Department of Epidemiology, University of North Carolina Chapel Hill, Chapel Hill, North Carolina, USA.
Center for Applied Transgender Studies, Chicago, Illinois, USA.
Pharmacoepidemiol Drug Saf. 2024 Mar;33(3):e5732. doi: 10.1002/pds.5732. Epub 2023 Nov 27.
With the expansion of research utilizing electronic healthcare data to identify transgender (TG) population health trends, the validity of computational phenotype (CP) algorithms to identify TG patients is not well understood. We aim to identify the current state of the literature that has utilized CPs to identify TG people within electronic healthcare data and their validity, potential gaps, and a synthesis of future recommendations based on past studies.
Authors searched the National Library of Medicine's PubMed, Scopus, and the American Psychological Association PsycInfo's databases to identify studies published in the United States that applied CPs to identify TG people within electronic healthcare data.

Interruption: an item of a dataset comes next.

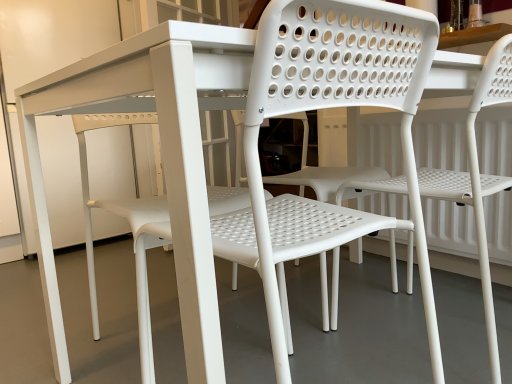 Identify the location of blank space to the left of white plastic chair at center, the 1th chair positioned from the right. (309, 337).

Twelve studies were able to validate or enhance the positive predictive value (PPV) of their CP through manual chart reviews (n = 5), hierarchy of code mechanisms (n = 4), key text-strings (n = 2), or self-surveys (n = 1). CPs with the highest PPV to identify TG patients within their study population contained diagnosis codes and other components such as key text-strings. However, if key text-strings were not available, researchers have been able to find most TG patients within their electronic healthcare databases through diagnosis codes alone.
CPs with the highest accuracy to identify TG patients contained diagnosis codes along with components such as procedural codes or key text-strings. CPs with high validity are essential to identifying TG patients when self-reported gender identity is not available. Still, self-reported gender identity information should be collected within electronic healthcare data as it is the gold standard method to better understand TG population health patterns.
随着利用电子医疗数据研究 transgender(跨性别)人群健康趋势的不断扩展,计算表型(CP)算法用于识别跨性别患者的有效性尚不清楚。我们旨在确定当前利用 CP 从电子医疗数据中识别跨性别者的文献状况,以及其有效性、潜在差距,并根据过去的研究综合提出未来的建议。
作者在美国国家医学图书馆的 PubMed、Scopus 和美国心理协会的 PsycInfo 数据库中进行搜索,以确定在美国发表的应用 CP 从电子医疗数据中识别跨性别者的研究。
有 12 项研究通过手动图表审查(n=5)、代码机制层次结构(n=4)、关键文本字符串(n=2)或自我调查(n=1),能够验证或提高 CP 的阳性预测值(PPV)。在其研究人群中识别跨性别患者的 CP 具有最高 PPV,包含诊断代码和其他组件,如关键文本字符串。然而,如果没有关键文本字符串,研究人员已经能够通过仅诊断代码在电子医疗数据库中找到大多数跨性别患者。
具有最高识别跨性别患者准确性的 CP 包含诊断代码以及手术代码或关键文本字符串等组件。当无法获得自我报告的性别认同时,具有高有效性的 CP 对于识别跨性别患者至关重要。然而,应在电子医疗数据中收集自我报告的性别认同信息,因为这是更好地了解跨性别者人群健康模式的金标准方法。